Demência prodrômica com corpos de Lewy (DCL) é um estágio de pré-demência com sinais ou sintomas indicando que a demência se desenvolverá mais tarde e engloba déficits cognitivos, sinais e sintomas motores, distúrbios do sono, disfunção autonômica e distúrbios neuropsiquiátricos.
Como essas manifestações precoces podem ocorrer ≥ 15 anos antes do início da demência, o diagnóstico precoce desta condição apresenta desafios particulares.
- Como a demência prodrômica pode se apresentar?
As características clínicas básicas desenvolvidas antes do aparecimento da demência são, geralmente, acompanhadas por distúrbios cognitivos leves. A doença de Parkinson espontânea não está presente em todos os pacientes.
Há uma progressão variável da agregação de α-sinucleína muitos anos antes que a síndrome DCL se desenvolva, e, provavelmente determina o padrão de evolução clínica precoce.
Durante o estágio de pré-demência, podem ocorrer delírio e flutuações na cognição e na excitação. Alucinações visuais (AV) podem ocorrer espontaneamente ou causadas pela doença ou medicação.
Três síndromes prodrômicas de DCL foram propostas:
- Alteração cógnita leve (ACL)
- Com delírio
- De início psiquiátrico
- ACL com corpos de Lewy
LCA com corpos de Lewy (LCA-CL) requer um comprometimento cognitivo expresso pelo paciente ou por um informante ou médico que o conhece. Déficits em um ou mais domínios cognitivos que são maiores do que o esperado para a idade, que não representam baixa função cognitiva de longa data e não estão associados a doenças médicas ou neurológicas agudas são necessários.

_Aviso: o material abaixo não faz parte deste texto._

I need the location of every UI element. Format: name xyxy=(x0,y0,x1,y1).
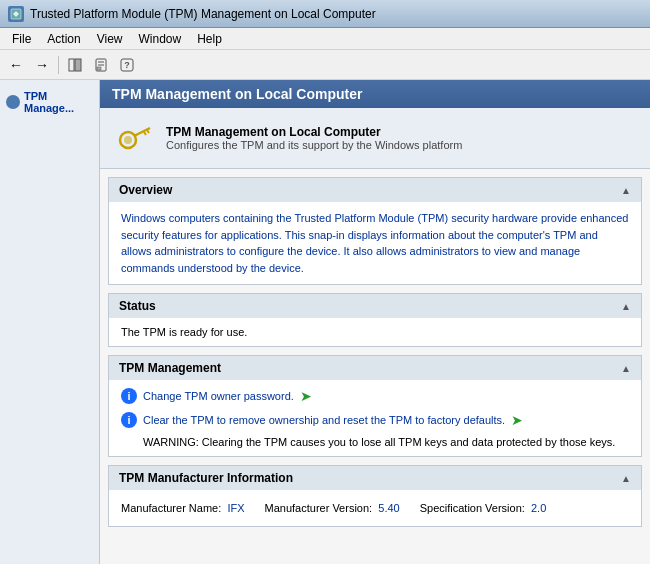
tpm-action-clear: i Clear the TPM to remove ownership and … xyxy=(121,412,629,428)
svg-rect-1 xyxy=(69,59,74,71)
menu-file[interactable]: File xyxy=(4,30,39,48)
content-header: TPM Management on Local Computer xyxy=(100,80,650,108)
menu-action[interactable]: Action xyxy=(39,30,88,48)
sidebar: TPM Manage... xyxy=(0,80,100,564)
info-icon-clear: i xyxy=(121,412,137,428)
content-area: TPM Management on Local Computer TPM Man… xyxy=(100,80,650,564)
status-collapse-icon: ▲ xyxy=(621,301,631,312)
app-header: TPM Management on Local Computer Configu… xyxy=(100,108,650,169)
svg-point-10 xyxy=(124,136,132,144)
back-button[interactable]: ← xyxy=(4,54,28,76)
action-arrow-clear: ➤ xyxy=(511,412,523,428)
menu-window[interactable]: Window xyxy=(131,30,190,48)
spec-version-label: Specification Version: 2.0 xyxy=(420,502,547,514)
toolbar: ← → ? xyxy=(0,50,650,80)
overview-header[interactable]: Overview ▲ xyxy=(109,178,641,202)
overview-text: Windows computers containing the Trusted… xyxy=(121,210,629,276)
tpm-management-header[interactable]: TPM Management ▲ xyxy=(109,356,641,380)
manufacturer-header[interactable]: TPM Manufacturer Information ▲ xyxy=(109,466,641,490)
mfr-name-value: IFX xyxy=(227,502,244,514)
overview-title: Overview xyxy=(119,183,172,197)
app-header-title: TPM Management on Local Computer xyxy=(166,125,462,139)
content-header-text: TPM Management on Local Computer xyxy=(112,86,362,102)
menu-bar: File Action View Window Help xyxy=(0,28,650,50)
svg-line-12 xyxy=(144,132,146,135)
tpm-management-section: TPM Management ▲ i Change TPM owner pass… xyxy=(108,355,642,457)
sidebar-item-label: TPM Manage... xyxy=(24,90,93,114)
manufacturer-collapse-icon: ▲ xyxy=(621,473,631,484)
app-header-desc: Configures the TPM and its support by th… xyxy=(166,139,462,151)
show-hide-button[interactable] xyxy=(63,54,87,76)
app-header-text: TPM Management on Local Computer Configu… xyxy=(166,125,462,151)
title-bar-text: Trusted Platform Module (TPM) Management… xyxy=(30,7,376,21)
svg-text:?: ? xyxy=(124,60,130,70)
clear-tpm-warning: WARNING: Clearing the TPM causes you to … xyxy=(143,436,629,448)
svg-rect-6 xyxy=(97,67,101,70)
properties-button[interactable] xyxy=(89,54,113,76)
main-layout: TPM Manage... TPM Management on Local Co… xyxy=(0,80,650,564)
overview-body: Windows computers containing the Trusted… xyxy=(109,202,641,284)
sidebar-tpm-icon xyxy=(6,95,20,109)
tpm-management-collapse-icon: ▲ xyxy=(621,363,631,374)
overview-section: Overview ▲ Windows computers containing … xyxy=(108,177,642,285)
mfr-name-label: Manufacturer Name: IFX xyxy=(121,502,245,514)
forward-button[interactable]: → xyxy=(30,54,54,76)
manufacturer-info: Manufacturer Name: IFX Manufacturer Vers… xyxy=(121,498,629,518)
tpm-action-change-password: i Change TPM owner password. ➤ xyxy=(121,388,629,404)
menu-help[interactable]: Help xyxy=(189,30,230,48)
svg-rect-2 xyxy=(75,59,81,71)
toolbar-separator-1 xyxy=(58,56,59,74)
status-section: Status ▲ The TPM is ready for use. xyxy=(108,293,642,347)
mfr-version-value: 5.40 xyxy=(378,502,399,514)
change-password-link[interactable]: Change TPM owner password. xyxy=(143,390,294,402)
status-body: The TPM is ready for use. xyxy=(109,318,641,346)
mfr-version-label: Manufacturer Version: 5.40 xyxy=(265,502,400,514)
manufacturer-title: TPM Manufacturer Information xyxy=(119,471,293,485)
status-header[interactable]: Status ▲ xyxy=(109,294,641,318)
help-button[interactable]: ? xyxy=(115,54,139,76)
title-bar: Trusted Platform Module (TPM) Management… xyxy=(0,0,650,28)
app-icon xyxy=(8,6,24,22)
overview-collapse-icon: ▲ xyxy=(621,185,631,196)
status-text: The TPM is ready for use. xyxy=(121,326,629,338)
spec-version-value: 2.0 xyxy=(531,502,546,514)
status-title: Status xyxy=(119,299,156,313)
menu-view[interactable]: View xyxy=(89,30,131,48)
clear-tpm-link[interactable]: Clear the TPM to remove ownership and re… xyxy=(143,414,505,426)
manufacturer-section: TPM Manufacturer Information ▲ Manufactu… xyxy=(108,465,642,527)
tpm-management-body: i Change TPM owner password. ➤ i Clear t… xyxy=(109,380,641,456)
tpm-management-title: TPM Management xyxy=(119,361,221,375)
action-arrow-change: ➤ xyxy=(300,388,312,404)
sidebar-item-tpm[interactable]: TPM Manage... xyxy=(0,84,99,120)
info-icon-change: i xyxy=(121,388,137,404)
svg-line-13 xyxy=(147,130,149,133)
app-header-icon xyxy=(114,118,154,158)
manufacturer-body: Manufacturer Name: IFX Manufacturer Vers… xyxy=(109,490,641,526)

Esses déficits cognitivos não interferem no funcionamento diário típico; deve haver uma preservação geral do nível anterior de independência com mínima interferência nas habilidades funcionais diárias.
O comprometimento cognitivo pode ainda ser categorizado em domínio único ou múltiplo, amnéstico ou não amnésico, o que ajuda a classificar subgrupos de acordo com sua relação com (1) correlatos patológicos e biomarcadores e (2) diferenças na taxa de declínio e progressão para demência.
- Apresentação cognitiva da ACL-LC
O padrão cognitivo do ACL-CL é semelhante à da DCL e inclui déficits acentuados na atenção/processamento executivo e visual, com memória relativamente preservada e menção a objetos. Prejuízos em tarefas de atenção, velocidade de processamento e fluência verbal constituem déficits atencionais/executivos, e tarefas de discriminação visual, montagem e desenho figurativo constituem déficits de percepção visual e espacial.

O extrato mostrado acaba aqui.